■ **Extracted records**
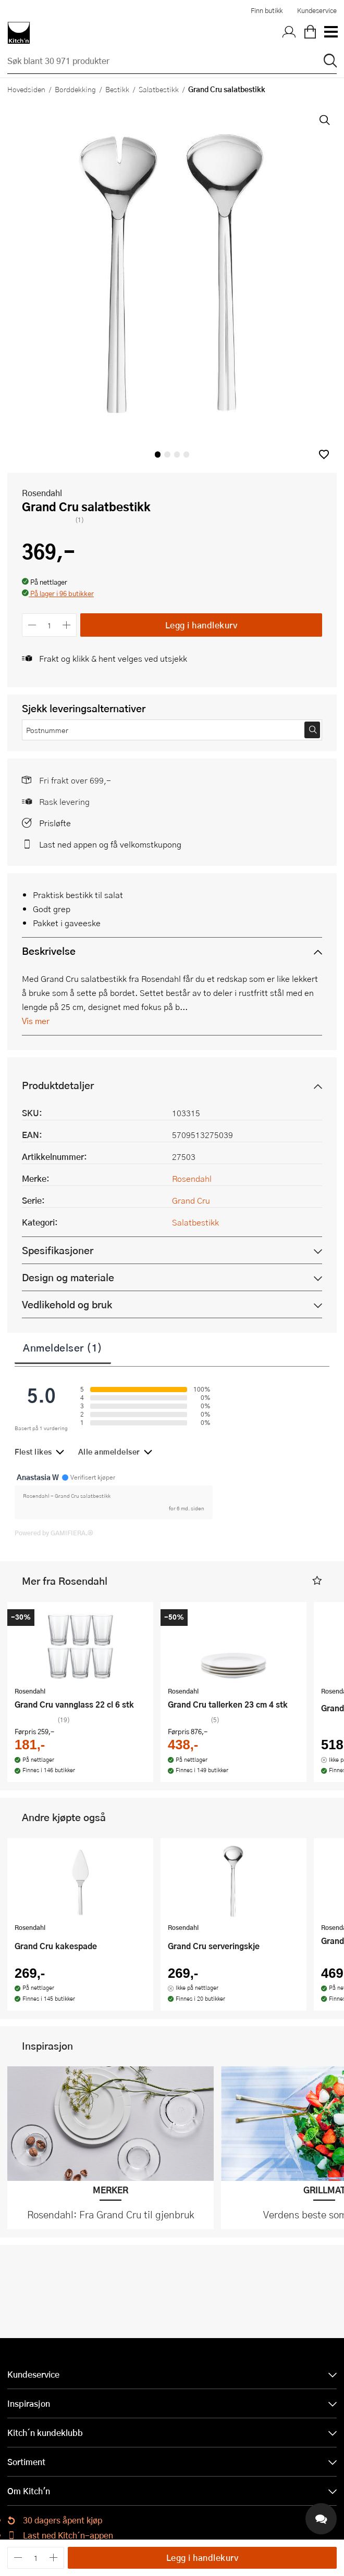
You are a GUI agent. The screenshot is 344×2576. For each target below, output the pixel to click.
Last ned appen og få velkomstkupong (110, 844)
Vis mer (36, 1021)
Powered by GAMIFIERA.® (54, 1532)
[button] (324, 454)
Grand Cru (191, 1200)
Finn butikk (266, 10)
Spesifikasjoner (57, 1250)
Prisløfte (55, 823)
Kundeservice (317, 10)
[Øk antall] (67, 625)
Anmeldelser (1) (63, 1347)
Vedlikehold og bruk (67, 1304)
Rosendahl (42, 493)
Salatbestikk (159, 89)
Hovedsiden (26, 89)
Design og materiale (68, 1277)
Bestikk (117, 89)
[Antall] (49, 625)
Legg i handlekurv (201, 625)
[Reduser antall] (32, 625)
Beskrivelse (49, 950)
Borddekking (75, 89)
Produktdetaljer (58, 1085)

■ **Problem to work on**
Nothing should appear in the answer except the lines from the one with "Finn butikk (266, 10)" through the final line of the records, written exactly.

■ **Written response**
Finn butikk (266, 10)
Spesifikasjoner (57, 1250)
Prisløfte (55, 823)
Kundeservice (317, 10)
[Øk antall] (67, 625)
Anmeldelser (1) (63, 1347)
Vedlikehold og bruk (67, 1304)
Rosendahl (42, 493)
Salatbestikk (159, 89)
Hovedsiden (26, 89)
Design og materiale (68, 1277)
Bestikk (117, 89)
[Antall] (49, 625)
Legg i handlekurv (201, 625)
[Reduser antall] (32, 625)
Beskrivelse (49, 950)
Borddekking (75, 89)
Produktdetaljer (58, 1085)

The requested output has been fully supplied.